News | 8/30/2010 at 12:25 PM

To Each His Own...Screen

Gamasutra user Isaiah Taylor - featured numerous times recently for his popular blog postings - earlier highlighted a back-of-the-box trend that causes the Co-Optimus community a fair amount of distress: the decline of split screen and shared screen co-op.

He's right, you know. Lamenting the lack of local co-op in games like Red Dead Redemption and Battlefield: Bad Company 2, Isaiah tugs at the heartstrings of our very own users right here at the world's prime source for co-op content. I remember looking to the internet as the future of gaming...and now that we're here, we find ourselves flocking instead to games that provide the better living-room-couch experience. In a day when developers like Epic Games and Bungie instantly win our hearts for their support of split screen play (as well as online with guests), "The Death Of Local Co-Op" rings painfully true.

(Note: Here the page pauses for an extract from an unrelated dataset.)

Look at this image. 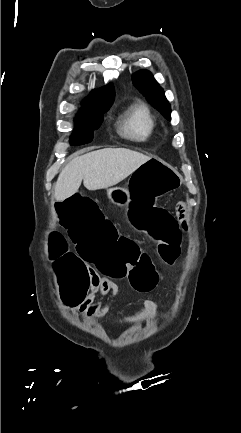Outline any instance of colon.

It should be noted that while writing this I wore a cowboy hat and slim-fitting jeans. It's to remind me of a time where pressing start wasn’t just for one anti-social gamer on a couch, but sometimes two-to-four.

"Girls were girls and men were men", croons Archie Bunker in the classic TV title song that Mr. Taylor alludes back to during his topic introduction. In a way it's certainly fitting, because as he later points out: you don't know who you're playing with half the time that you're online. All you often know is how well they sing - and it's generally more akin to that of Edith rather than Archie. "Those were the daaaaaays!!"


Shared screen co-op is still popular with arcade and retro casual games. Split screen is less prevalent.

We should make a bigger deal about local co-op and offline play in general. I dare say that there could be a day where the internet may not be the most optimal way of playing with a friend.

I dare say that day is already approaching. The highest-selling game of all time - Call of Duty: Modern Warfare 2 - disables Live Party chat in most of the online modes. Since the game's co-op is limited to two players, usually when a third person shows up the whole party jumps into a team-based match; at which point they are promptly asked to basically break up the party.

Maybe it is time to put offline co-op games out to pasture, or at least relegate them to smaller titles and treat them as smaller modes on major games. You will have to excuse me if I make a little fuss about it, because it seems like no one else is.

As we well know, he's not alone. Go check out the entire posting - in which he also gives Co-Optimus a shout-out - and leave a comment if you feel so inclined (he has been active in responding to feedback).

Meantime, we've sent him a guerrilla jacket to recruit him to the cause.